Saved data entries
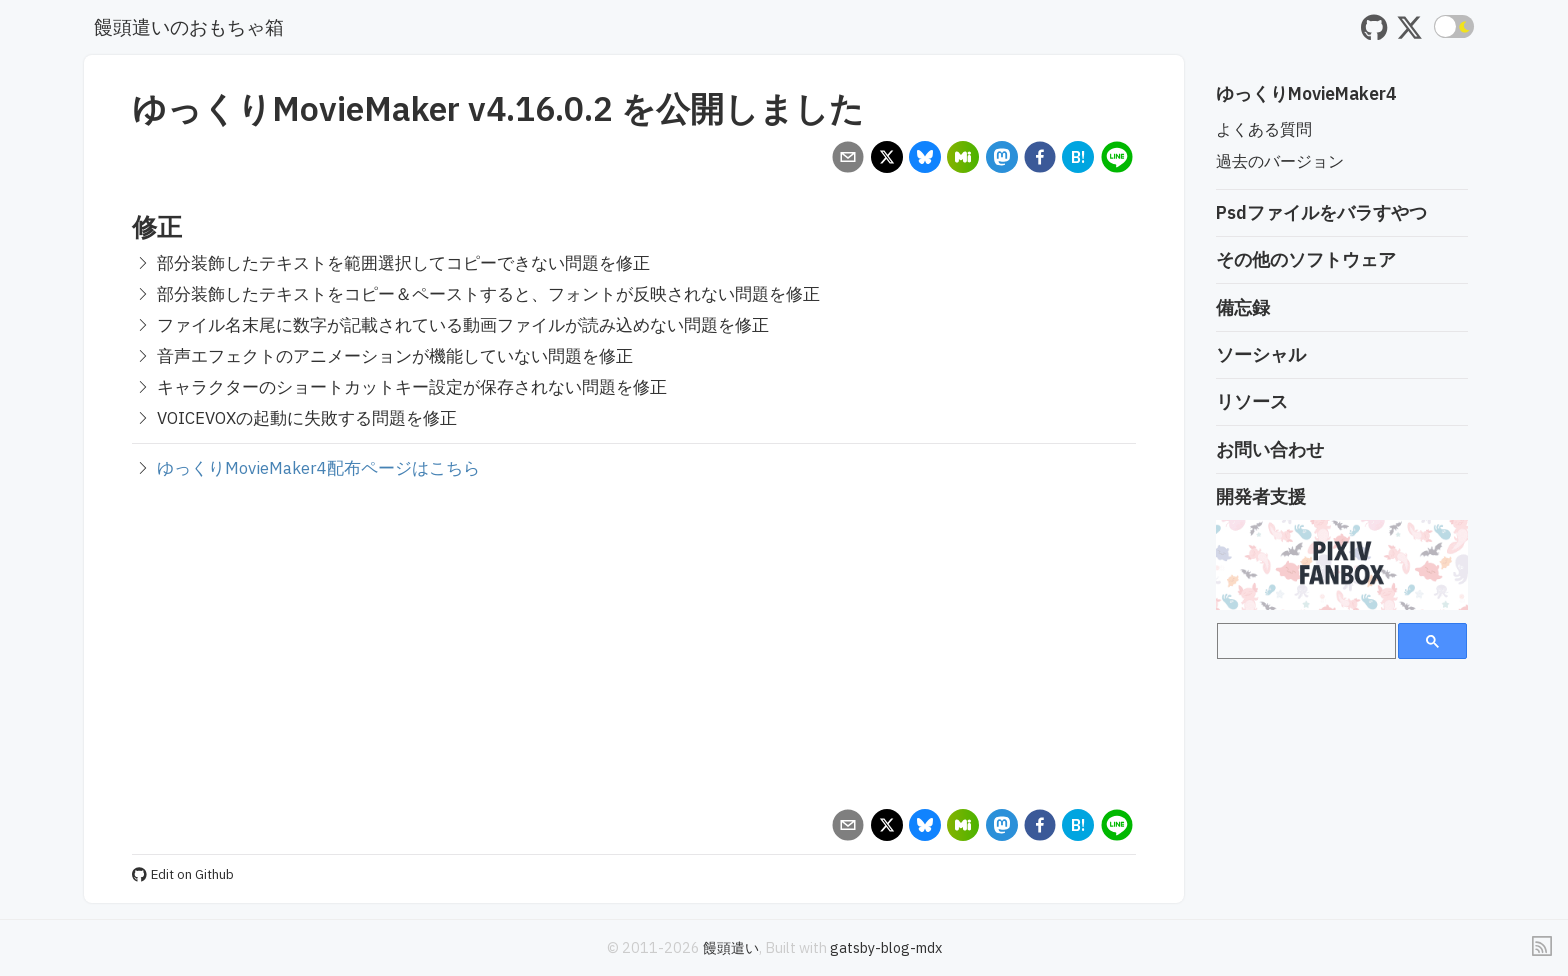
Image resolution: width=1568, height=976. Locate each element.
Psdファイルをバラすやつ (1321, 212)
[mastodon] (1001, 159)
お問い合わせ (1270, 449)
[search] (1304, 641)
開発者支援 (1261, 496)
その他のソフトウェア (1306, 259)
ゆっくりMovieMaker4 (1306, 93)
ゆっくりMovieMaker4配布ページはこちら (318, 468)
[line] (1116, 159)
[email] (848, 159)
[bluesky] (924, 159)
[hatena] (1078, 159)
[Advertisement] (634, 644)
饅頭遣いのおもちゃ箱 (189, 26)
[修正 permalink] (122, 226)
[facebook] (1039, 159)
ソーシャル (1261, 354)
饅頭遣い (731, 947)
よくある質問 (1264, 129)
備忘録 (1243, 307)
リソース (1252, 401)
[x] (886, 159)
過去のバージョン (1280, 161)
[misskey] (963, 159)
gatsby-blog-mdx (886, 947)
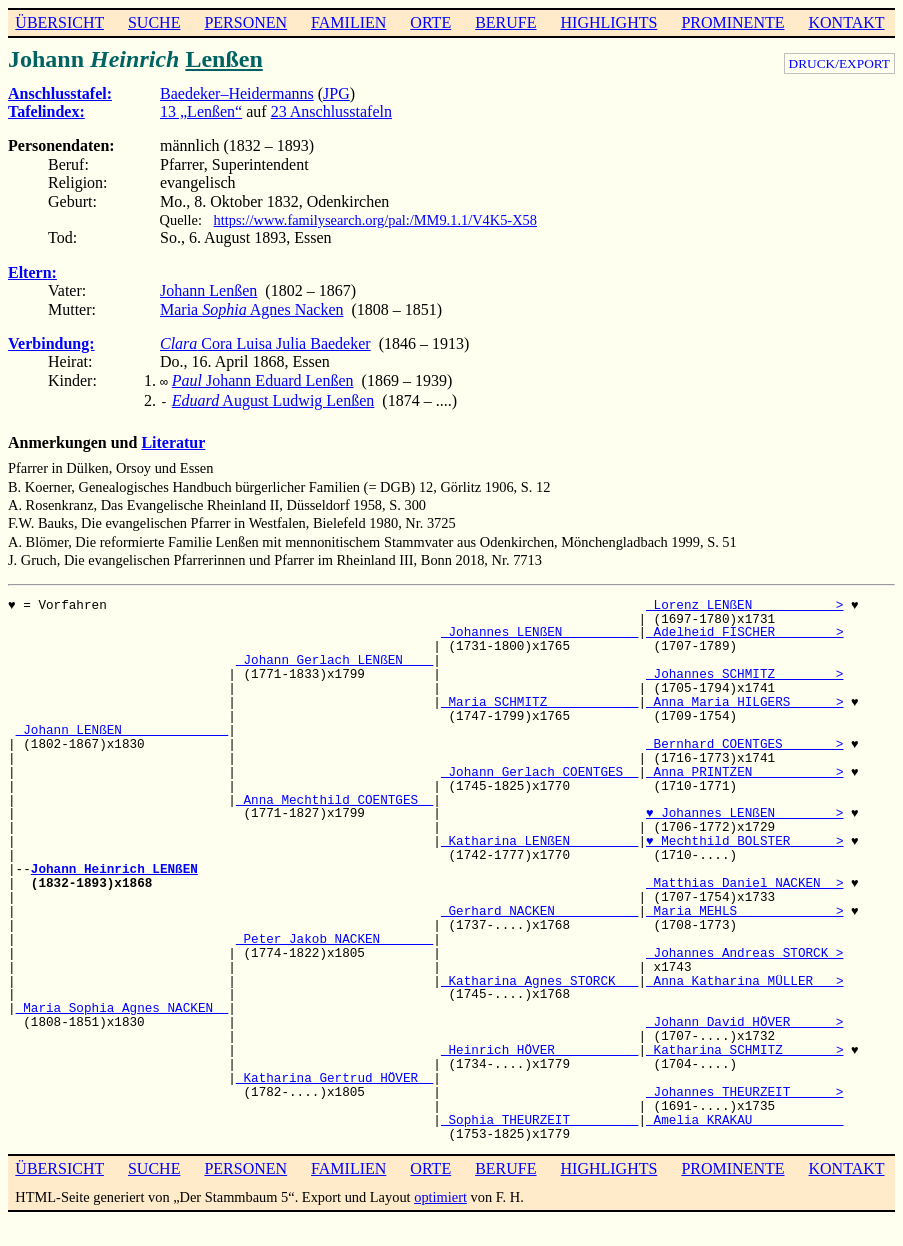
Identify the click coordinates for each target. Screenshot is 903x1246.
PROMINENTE (732, 22)
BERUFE (505, 22)
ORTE (430, 22)
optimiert (440, 1193)
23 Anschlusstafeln (331, 111)
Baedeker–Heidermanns (237, 93)
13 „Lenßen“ (201, 111)
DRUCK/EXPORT (839, 63)
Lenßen (223, 59)
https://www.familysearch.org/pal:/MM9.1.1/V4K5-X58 (375, 220)
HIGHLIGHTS (609, 22)
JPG (336, 93)
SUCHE (154, 22)
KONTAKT (846, 22)
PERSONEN (245, 22)
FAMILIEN (348, 22)
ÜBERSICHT (59, 22)
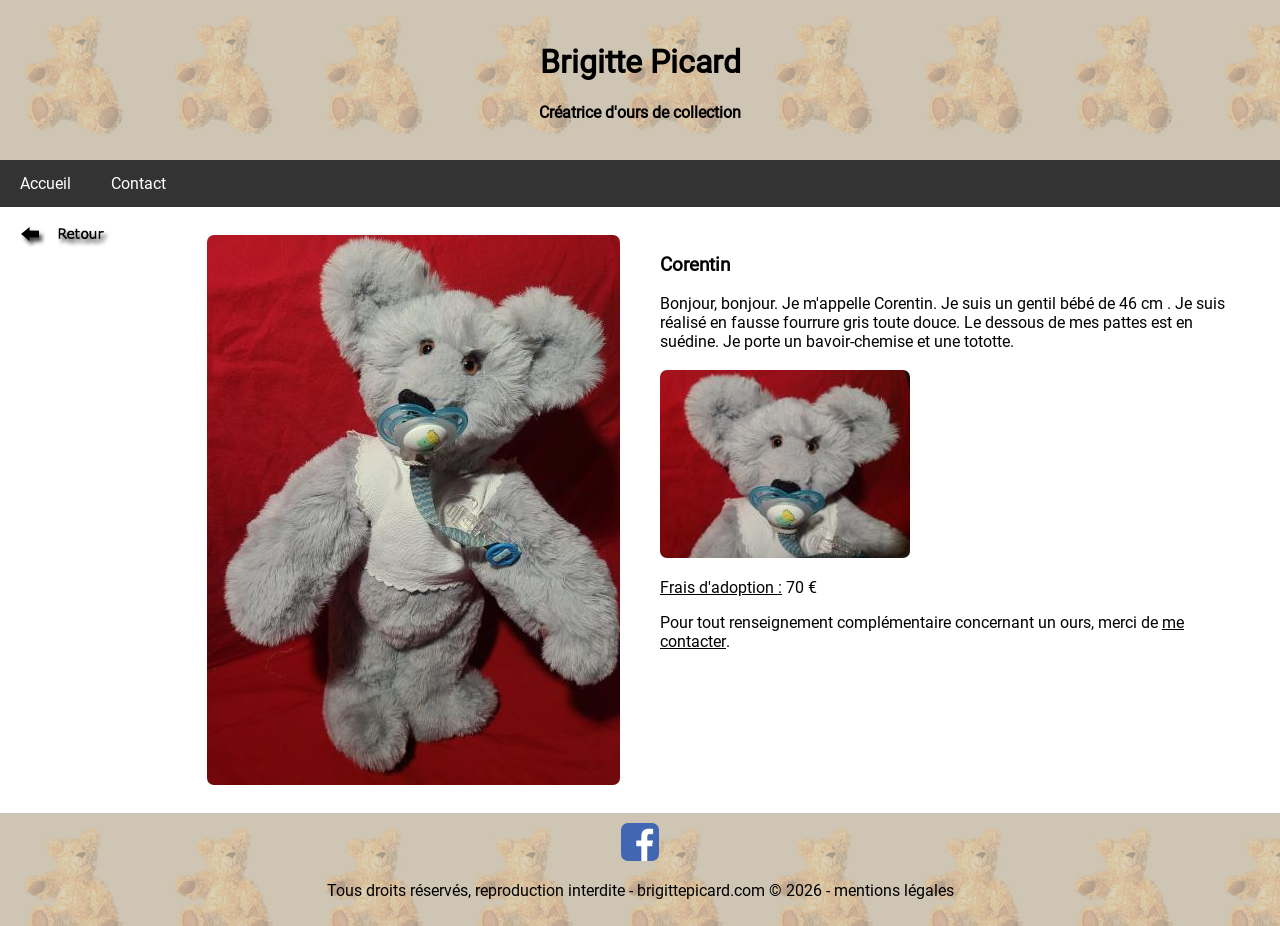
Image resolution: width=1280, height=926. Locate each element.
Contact (138, 183)
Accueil (45, 183)
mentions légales (894, 890)
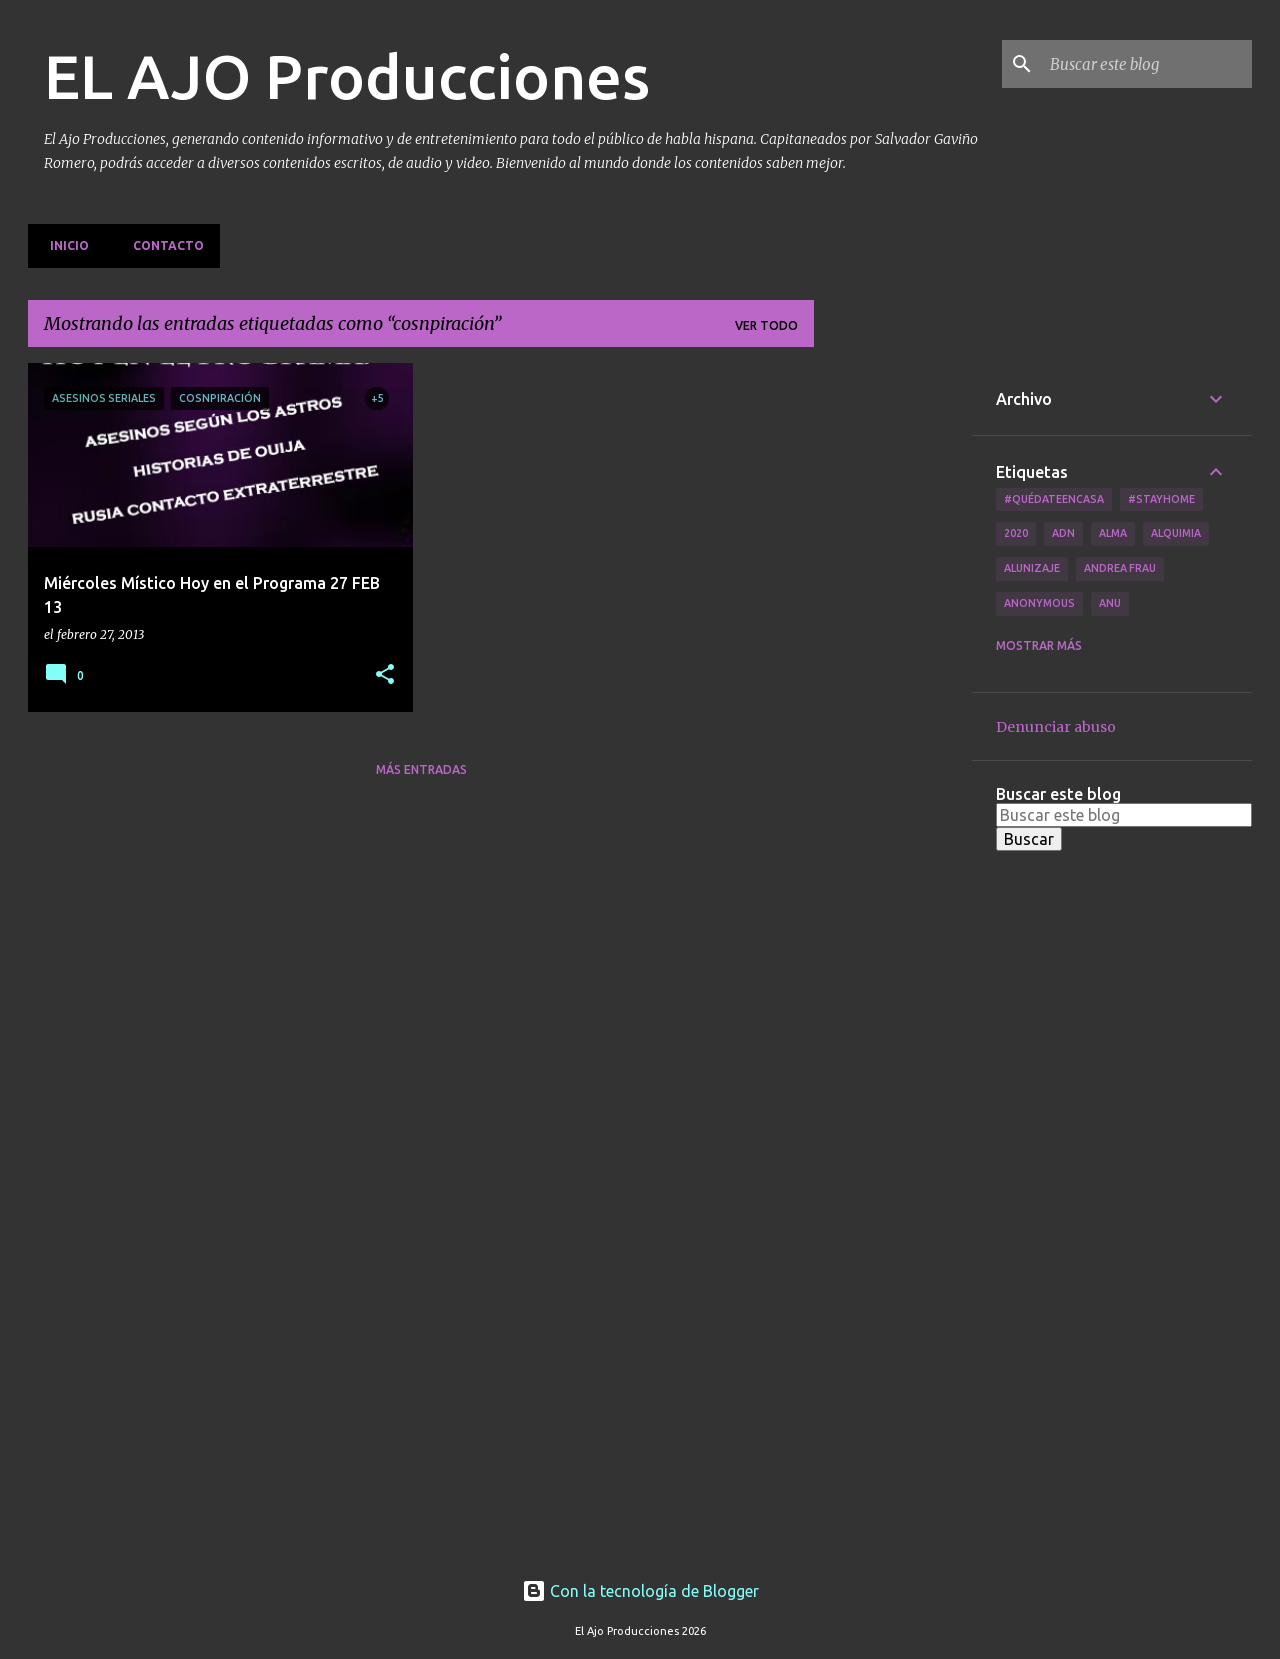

• _Exercise objective_: Please provide nothing but the number of lines in the records that hold the string "height".

• _Solution to the exercise_: 2